Coaching in the NRL is a fickle business at the best of times. And whether they were the Giants, Seagulls, Chargers or Titans, there have been few clubs with a higher turnover of players and coaches than the Gold Coast.
It was a job, nonetheless, Brennan simply had to take, having worked tirelessly for more than a decade to put himself in a position to be considered.
A born-and-bred Novocastrian, the former police prosecutor made a name for himself as a fullback in the Newcastle Rugby League, winning premierships with Western Suburbs and Waratah-Mayfield.
When his playing days ended, he kicked off a coaching career in the Knights' junior ranks, and at one stage was in charge of a Harold Matthews team featuring a bright young prospect named Boyd Cordner, who remains a close mate.
In 2011, he became the first coach to steer Newcastle into the under-20 play-offs, only to learn there was no position for him on the staff of incoming boss Wayne Bennett.
Taking that setback in his stride, he landed a start at Penrith and spent the next six years commuting from his home at Stockton to the foot of the Blue Mountains, where he won premierships in both under-20s and NSW Cup. That success put him in the shop window and, when the opportunity arose at the Titans, he knew there was no option except to pursue it, despite Penrith supremo Phil Gould warning: "Be careful what you wish for, Garth."
"NRL coaching jobs don't come around too often, and you have to take what comes your way," Brennan said.
"Especially if you're someone who hasn't played in the NRL and might not have the same profile as the other coaches out there."
Brennan steered the Titans to eight wins in his first season in charge. They had four wins from 16 games last year when his contract was terminated.
They proceeded to lose all eight remaining games in 2019 after his exit, to finish last, and are three from 11 this season under his replacement, Justin Holbrook.
How much faith a club shows in the coach comes back to its philosophy and plan.
Twelve wins from 40 games left Brennan vulnerable, but at the corresponding stage of his Newcastle tenure Brown had three victories to his name and was well on the way to collecting his second wooden spoon.
Yet Brown lasted almost another two years and, even after winning only 25.5 per cent of his games at the Knights, walked away with most agreeing he had done a reasonable job in rebuilding a dysfunctional roster.
There was no such latitude for Brennan at the Titans, and the writing was on the wall from the moment it was revealed the club's newly appointed "head of culture", Mal Meninga, was conducting an internal review.
"The powers-that-be wanted success quicker than I was able to deliver it," Brennan said. "But I told the club's owners right from the start it wasn't going to be a quick fix. I just hope they do the right thing by Justin and give him the time to turn it around."
Disappointed as he was about having the rug pulled from under him, Brennan can at least claim to be one of only a handful of Novocastrian products to have coached at the highest level, along with the likes of Clive Churchill, Warren Ryan and Rick Stone.

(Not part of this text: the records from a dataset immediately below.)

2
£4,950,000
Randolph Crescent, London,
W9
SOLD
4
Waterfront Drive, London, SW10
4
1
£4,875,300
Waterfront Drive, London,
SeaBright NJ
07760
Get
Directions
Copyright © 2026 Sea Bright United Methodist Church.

"My ambition was to become an NRL head coach, and I achieved that," he said. "I thought it was going to be a longer project than 18 months, but that's the cut-throat business of rugby league."

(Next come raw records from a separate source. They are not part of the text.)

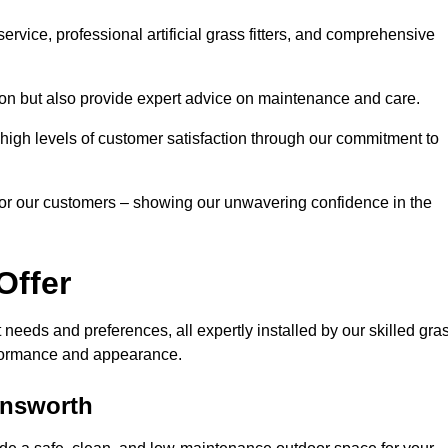
rvice, professional artificial grass fitters, and comprehensive
tion but also provide expert advice on maintenance and care.
d high levels of customer satisfaction through our commitment to
for our customers – showing our unwavering confidence in the
Offer
nt needs and preferences, all expertly installed by our skilled gra
erformance and appearance.
mansworth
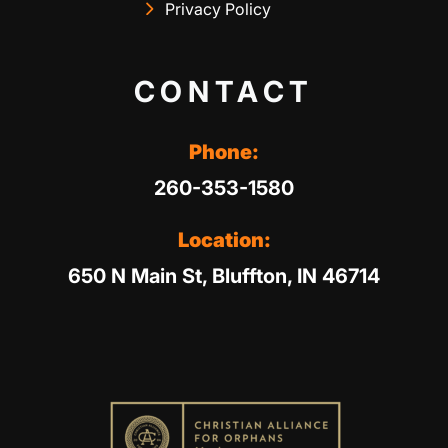
Privacy Policy
CONTACT
Phone:
260-353-1580
Location:
650 N Main St, Bluffton, IN 46714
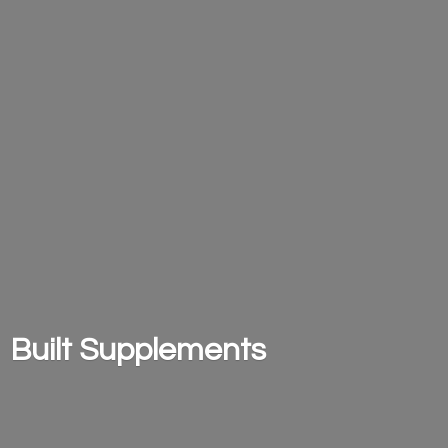
Built Supplements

Having returned to Newcastle late last year, Brennan is still interested in working in rugby league, if the "right job" comes along. In particular, he believes his strength is junior development, having nurtured a host of young players who have since become household names.
For now, he's tackling a new career pathway, having completed his real-estate agent's accreditation course and started working for Creative Property, managing the Newcastle and Merewether areas.
"I've had a few investment properties over the years, and I've always kept a close eye on the market, so it seemed like a good fit and I was looking for a new challenge," he said.
He will still be keeping tabs on the footy each week and, in particular, empathising with any coach who finds the temperature in the hot seat rising fast.
"It was only 12 months ago I was in the same situation myself," he said.